> Assignment
Would you please copy all of the data exactly, skipping the images?

====================

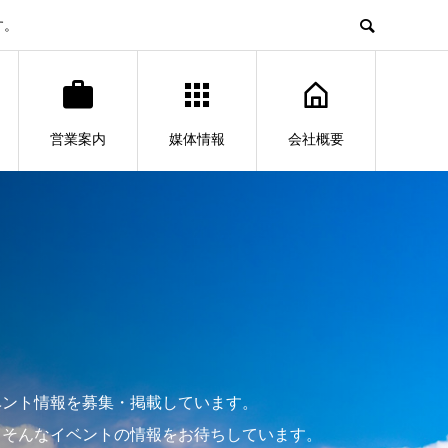
す。
営業案内
媒体情報
会社概要
ベント情報を募集・掲載しています。
」そんなイベントの情報をお待ちしています。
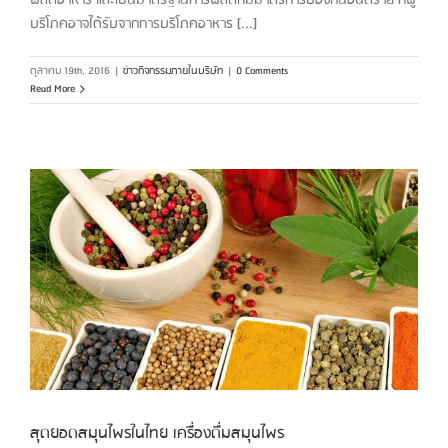
ผลิตอาหาร และเป็นมาตรฐานการผลิตที่มีมาตรการป้องกันอันตราย ที่ผู้
บริโภคอาจได้รับจากการบริโภคอาหาร [...]
ตุลาคม 19th, 2016
|
ข่าวกิจกรรมภายในบริษัท
|
0 Comments
Read More
อ
สุดยอดสมุนไพรในไทย เครื่องดื่มสมุนไพร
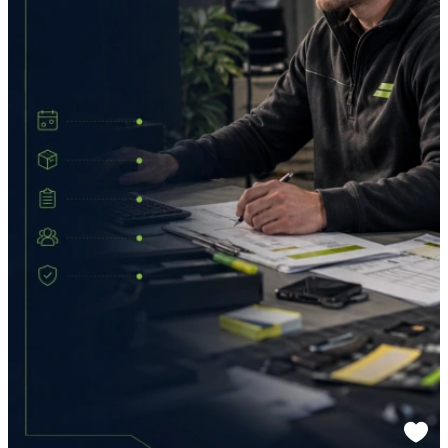
Sponsored link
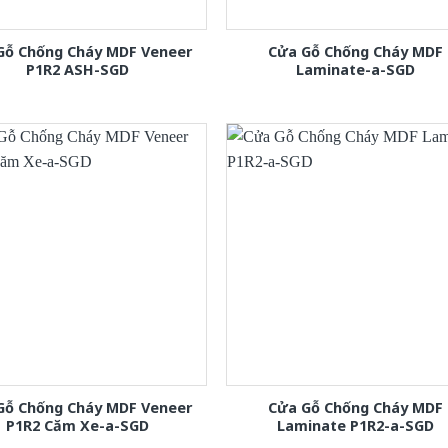
Gỗ Chống Cháy MDF Veneer
Cửa Gỗ Chống Cháy MDF
P1R2 ASH-SGD
Laminate-a-SGD
Gỗ Chống Cháy MDF Veneer
Cửa Gỗ Chống Cháy MDF
P1R2 Căm Xe-a-SGD
Laminate P1R2-a-SGD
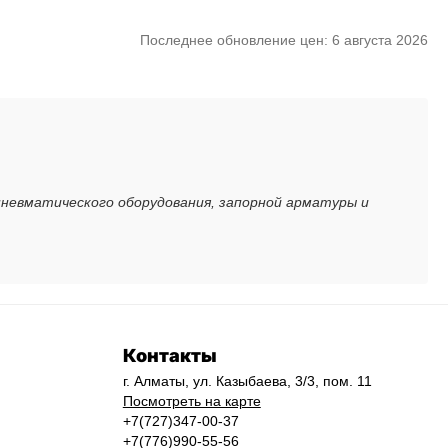
Последнее обновление цен: 6 августа 2026
пневматического оборудования, запорной арматуры и
Контакты
г. Алматы, ул. Казыбаева, 3/3, пом. 11
Посмотреть на карте
+7(727)347-00-37
+7(776)990-55-56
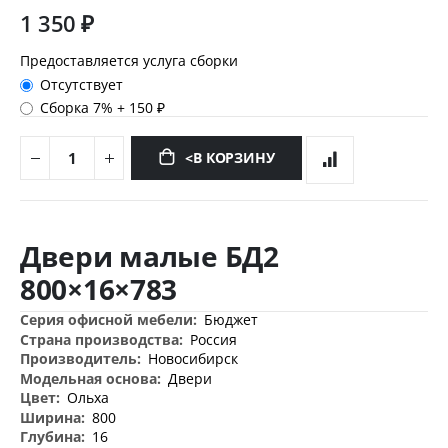
1 350 ₽
Предоставляется услуга сборки
Отсутствует
Сборка 7%
+
150 ₽
<В КОРЗИНУ
Перейти
к
Двери малые БД2
началу
галереи
800×16×783
изображений
Дополнительная
Бюджет
информация
Россия
Новосибирск
Двери
Ольха
800
16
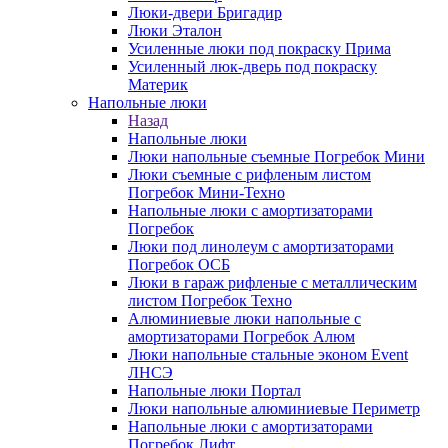
Люки-двери Бригадир
Люки Эталон
Усиленные люки под покраску Прима
Усиленный люк-дверь под покраску
Материк
Напольные люки
Назад
Напольные люки
Люки напольные съемные Погребок Мини
Люки съемные с рифленым листом
Погребок Мини-Техно
Напольные люки с амортизаторами
Погребок
Люки под линолеум с амортизаторами
Погребок ОСБ
Люки в гараж рифленые с металлическим
листом Погребок Техно
Алюминиевые люки напольные с
амортизаторами Погребок Алюм
Люки напольные стальные эконом Event
ЛНСЭ
Напольные люки Портал
Люки напольные алюминиевые Периметр
Напольные люки с амортизаторами
Погребок Лифт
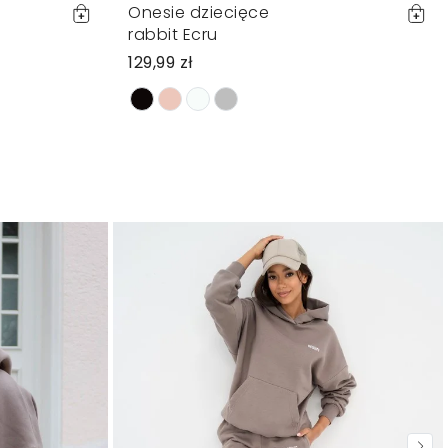
Onesie dziecięce
rabbit Ecru
129,99 zł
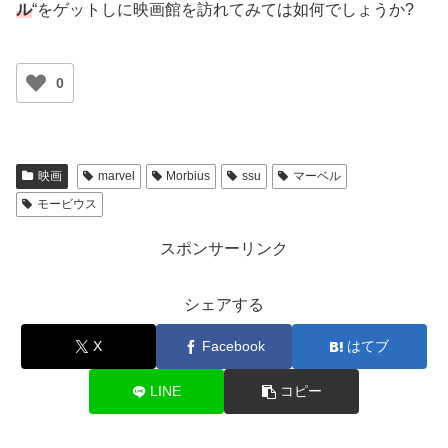
ル
“をゲットしに映画館を訪れてみては如何でしょうか?
0
映画
marvel
Morbius
ssu
マーベル
モービウス
スポンサーリンク
シェアする
X
Facebook
はてブ
LINE
コピー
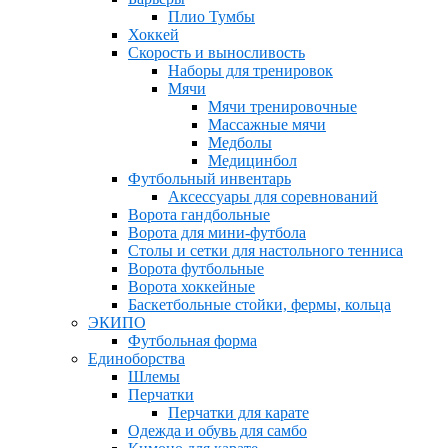
Плио Тумбы
Хоккей
Скорость и выносливость
Наборы для тренировок
Мячи
Мячи тренировочные
Массажные мячи
Медболы
Медицинбол
Футбольный инвентарь
Аксессуары для соревнований
Ворота гандбольные
Ворота для мини-футбола
Столы и сетки для настольного тенниса
Ворота футбольные
Ворота хоккейные
Баскетбольные стойки, фермы, кольца
ЭКИПО
Футбольная форма
Единоборства
Шлемы
Перчатки
Перчатки для карате
Одежда и обувь для самбо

====================

> Worked solution
す。
営業案内
媒体情報
会社概要
ベント情報を募集・掲載しています。
」そんなイベントの情報をお待ちしています。
ผลิตอาหาร และเป็นมาตรฐานการผลิตที่มีมาตรการป้องกันอันตราย ที่ผู้
บริโภคอาจได้รับจากการบริโภคอาหาร [...]
ตุลาคม 19th, 2016
|
ข่าวกิจกรรมภายในบริษัท
|
0 Comments
Read More
อ
สุดยอดสมุนไพรในไทย เครื่องดื่มสมุนไพร
Sponsored link
Gỗ Chống Cháy MDF Veneer
Cửa Gỗ Chống Cháy MDF
P1R2 ASH-SGD
Laminate-a-SGD
Gỗ Chống Cháy MDF Veneer
Cửa Gỗ Chống Cháy MDF
P1R2 Căm Xe-a-SGD
Laminate P1R2-a-SGD
Последнее обновление цен: 6 августа 2026
пневматического оборудования, запорной арматуры и
Контакты
г. Алматы, ул. Казыбаева, 3/3, пом. 11
Посмотреть на карте
+7(727)347-00-37
+7(776)990-55-56
1 350 ₽
Предоставляется услуга сборки
Отсутствует
Сборка 7%
+
150 ₽
<В КОРЗИНУ
Перейти
к
Двери малые БД2
началу
галереи
800×16×783
изображений
Дополнительная
Бюджет
информация
Россия
Новосибирск
Двери
Ольха
800
16
Люки-двери Бригадир
Люки Эталон
Усиленные люки под покраску Прима
Усиленный люк-дверь под покраску
Материк
Напольные люки
Назад
Напольные люки
Люки напольные съемные Погребок Мини
Люки съемные с рифленым листом
Погребок Мини-Техно
Напольные люки с амортизаторами
Погребок
Люки под линолеум с амортизаторами
Погребок ОСБ
Люки в гараж рифленые с металлическим
листом Погребок Техно
Алюминиевые люки напольные с
амортизаторами Погребок Алюм
Люки напольные стальные эконом Event
ЛНСЭ
Напольные люки Портал
Люки напольные алюминиевые Периметр
Напольные люки с амортизаторами
Погребок Лифт
Onesie dziecięce
rabbit Ecru
129,99 zł
ル
“をゲットしに映画館を訪れてみては如何でしょうか?
0
映画
marvel
Morbius
ssu
マーベル
モービウス
スポンサーリンク
シェアする
X
Facebook
はてブ
LINE
コピー
Плио Тумбы
Хоккей
Скорость и выносливость
Наборы для тренировок
Мячи
Мячи тренировочные
Массажные мячи
Медболы
Медицинбол
Футбольный инвентарь
Аксессуары для соревнований
Ворота гандбольные
Ворота для мини-футбола
Столы и сетки для настольного тенниса
Ворота футбольные
Ворота хоккейные
Баскетбольные стойки, фермы, кольца
ЭКИПО
Футбольная форма
Единоборства
Шлемы
Перчатки
Перчатки для карате
Одежда и обувь для самбо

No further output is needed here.